But though these stories mostly celebrated the new and improved modern man, they often doubled as stories about the new and improved modern marriage--the equal partnership, the gender-free division of labor, the shared burden of childrearing. And so, of course, along came a slew of other essays about what a ridiculous illusion this all is. Thank you, Internets!
That stable domestic bliss you think you have? Kinda bullshit compared to the heart-pounding thrill of stormy romance, which should always be your ultimate goal
But this essay
, by the recently divorced writer/radio commentator Sandra Tsing Loh, seems to capture the spirit of all those naysayers who were initially happy to find men who cooked and cleaned and could build the shit out of a sturdy pair of shelves, only to find themselves strangely dissatisfied anyway.
Women may now have husbands who are more attentive, sensitive and involved than ever in domestic duties, only they're still trapped in sexless marriages, Loh explores in an essay peppered with examples of her 40-something married female friends. Here's an excerpt from one about couple Rachel and Ian.
It's true: the kitchen is a prime example of Ian's contribution to their union. He based the design of the remodel on an old farmhouse kitchen they saw during their trip to Tuscany, and of course--carpentry being another of his hobbies--he did all the details himself, including building the shelves. One of the room's marvels is how ingeniously and snugly all the specialty kitchenware is housed--the hanging copper pots, the garlic press, the mandolin, the lemon zester, the French press coffeemaker ...
"Ian won't have sex with me," Rachel says flatly. "He has not touched my body in two years. He says it's because I've gained weight." Again, we stoutly protest, but she goes on. "And he thinks I'm a bad mother--he says I'm sloppy and inattentive."
Rachel sees herself as a failed mother, and is depressed and chronically overworked at her $120,000-a-year job (which she must cling to for the benefits because Ian freelances). At night, horny and sleepless, she paces the exquisite kitchen, gobbling mini Dove bars. The main breadwinner, Rachel is really the Traditional Dad, but instead of being handed her pipe and slippers at six, she appears to be marooned in a sexless remodeling project with a passive-aggressive Competitive Wife.
But mostly, it was this paragraph that gave me deep, feminist brow-wrinkling pause:
That said, it's clear that females are dissatisfied--more and more, divorce seems to be initiated by women. If marriage is the Old World and what lies beyond is the New World, it's the apparently stable men (comfortable alone in their postfeminist den with their Cook's Illustrated and their porn) who are Old Worlders, and the Girls' Night Out, questionnaire-completing women who are the questing New Worlders. They most embody what Tocqueville described as America's "restless temper," or l'inquiétude du caractère. (Interestingly, according to EnlightenNext magazine, some northern European women are reportedly eschewing their progressive northern European male counterparts and dating Muslims, who are more like "real men.")

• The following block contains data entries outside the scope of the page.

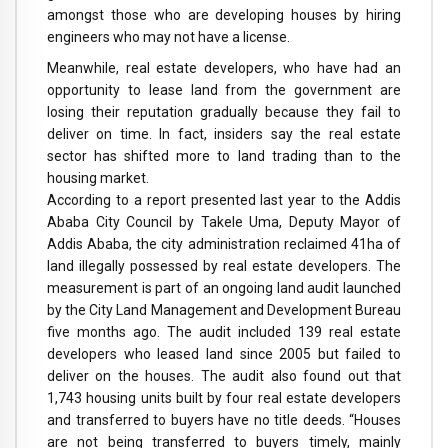
amongst those who are developing houses by hiring
engineers who may not have a license.
Meanwhile, real estate developers, who have had an
opportunity to lease land from the government are
losing their reputation gradually because they fail to
deliver on time. In fact, insiders say the real estate
sector has shifted more to land trading than to the
housing market.
According to a report presented last year to the Addis
Ababa City Council by Takele Uma, Deputy Mayor of
Addis Ababa, the city administration reclaimed 41ha of
land illegally possessed by real estate developers. The
measurement is part of an ongoing land audit launched
by the City Land Management and Development Bureau
five months ago. The audit included 139 real estate
developers who leased land since 2005 but failed to
deliver on the houses. The audit also found out that
1,743 housing units built by four real estate developers
and transferred to buyers have no title deeds. “Houses
are not being transferred to buyers timely, mainly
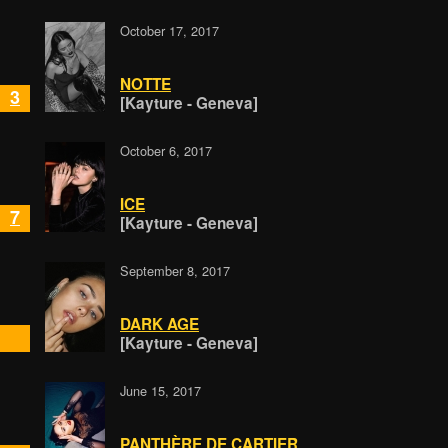
October 17, 2017
NOTTE
3
[Kayture - Geneva]
October 6, 2017
ICE
7
[Kayture - Geneva]
September 8, 2017
DARK AGE
[Kayture - Geneva]
June 15, 2017
PANTHÈRE DE CARTIER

Having only been married for six months, I would not dare speak to the perils of a decades-long union. But having been a gender-obsessed thinker for years, I will take a stab at something: If we ask of men that they shed their old roles and welcome new ones, we must also anticipate the cost of that. What happens when you tame the sexually wandering male?
To ask a person to direct more energy into one thing means less energy into another. If what women have always wanted are men who are involved, engaged and attentive, can we continue to judge them based on old notions of masculinity? Are we not then just as retrograde as men who expected us to have children up, fed and off to school, the laundry done, the house tidied, and still looking the picture of pampered and perfumed femininity?
Or how 'bout blunter terms: If men are the new women, what does that make us?